The need for a Care and Support Bill has been long overdue. So I am glad the Coalition has put forward proposals that many of us on the Labour benches have been calling for. Over 150 constituents have also got in touch with me in support of the principle but at the same time, their letters, emails and postcards have been asking for assurances that the Bill will be properly funded.
This is a concern I share. Since 2010, more than £1.3 billion has been cut from local budgets for older people’s social care. With such savage cuts there is a very real threat that any care support system created will be under-resourced and lead to failure.
Even then, during the intermediate period before a Bill can be passed, the challenge for people seeking care urgently is being made more difficult and expensive.
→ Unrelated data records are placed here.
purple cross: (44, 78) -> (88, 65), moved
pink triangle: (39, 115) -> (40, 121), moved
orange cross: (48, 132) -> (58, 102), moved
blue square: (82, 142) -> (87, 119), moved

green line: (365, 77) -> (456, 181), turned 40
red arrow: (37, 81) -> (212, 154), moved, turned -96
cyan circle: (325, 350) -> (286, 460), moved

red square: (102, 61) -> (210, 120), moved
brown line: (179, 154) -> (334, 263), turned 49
The most vulnerable people in society are being forced to pay spiralling charges for care or face life feeling excluded.
Not only do we need well-funded action sooner, it is critical that the Bill recognises the needs and rights of all carers. As recognised by Carers UK, the Bill needs to make more provisions for young carers. Many young carers want to help their families, but government must enable them to experience the childhood they deserve too.
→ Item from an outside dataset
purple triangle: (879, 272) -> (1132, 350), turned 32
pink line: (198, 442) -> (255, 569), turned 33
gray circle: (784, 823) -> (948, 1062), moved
While there is urgent need, there is also responsibility to make sure what is introduced, works well. This can take time. That is why as well as writing to the Minister for Care, Norman Lamb about the above concerns. I have also urged him to work with Labour’s Shadow Health Secretary Andy Burnham.
Andy’s ‘Whole Person Care’ vision to integrate physical, mental and social care in to a single national health and care service could be key to improving care quality and tackling the financial pressures on the system.
To solve the care crisis once and for all, we must invest in a system that ensures older and disabled people with modest incomes get the support they deserve to live with dignity. The Government must listen to all voices, if we are to achieve long-lasting social reform. Issues of this significance need strong cross-party support.